[Data provided Boundary: Start]

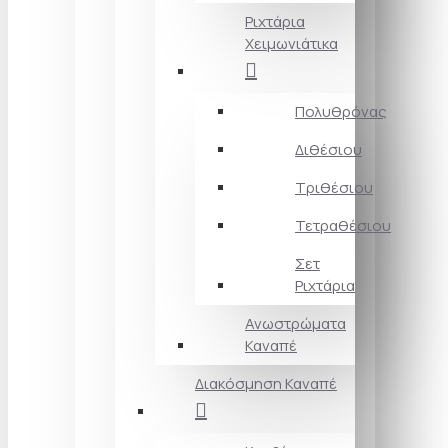
Ριχτάρια
Χειμωνιάτικα
Πολυθρόνας
Διθέσιου
Τριθέσιου
Τετραθέσιου
Σετ
Ριχτάρια
Ανωστρώματα
Καναπέ
Διακόσμηση Καναπέ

[Data provided Boundary: End]

* _Description of the task_: Your answer should be an exact copy of the records above, with no pictures in it.

* _Task answer_:
Ριχτάρια
Χειμωνιάτικα
Πολυθρόνας
Διθέσιου
Τριθέσιου
Τετραθέσιου
Σετ
Ριχτάρια
Ανωστρώματα
Καναπέ
Διακόσμηση Καναπέ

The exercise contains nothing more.